A worker arranges sacks of rice at a local rice store in Quezon City on October 4, 2023.
MANILA, Philippines — After seeing a sharp drop in his approval and trust ratings, President Marcos said the prices and availability of rice, not survey numbers, are the indicators of his governance, adding that the prices of the food staple are stabilizing because of measures implemented by the government.
“The media asked me recently about survey numbers. The truth is I do not look at the survey numbers that much. I am looking at whether the prices of rice are really going down and whether the supply of rice is really reaching all our countrymen,” Marcos said in a video posted on YouTube last Saturday.
“That is the true measure of whether I am doing the right thing. We have seen the results, the stabilizing of prices because of the price cap and the removal of the price cap,” he added in Filipino.
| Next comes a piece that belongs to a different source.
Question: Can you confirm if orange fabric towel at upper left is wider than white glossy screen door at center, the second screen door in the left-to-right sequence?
Marcos said his administration would implement other strategies to help farmers and ensure they are not incurring losses. He cited initiatives on irrigation, mechanization, cheap fertilizer, post-harvest facilities,
farm-to-market roads, lowering transport costs and the proper timing and balance of the importation of farm goods.
“We are doing everything to ensure that the prices of rice in the market would continue to destabilize and decrease,” he stressed. “There is no better gauge for our governance than to see our people experiencing comfort and convenience. That is my indicator: that there is no hunger or insecurity in terms of food.”
The President’s approval and trust ratings have seen “significant erosions,” falling by double digits in September, according to a nationwide Pulse Asia survey.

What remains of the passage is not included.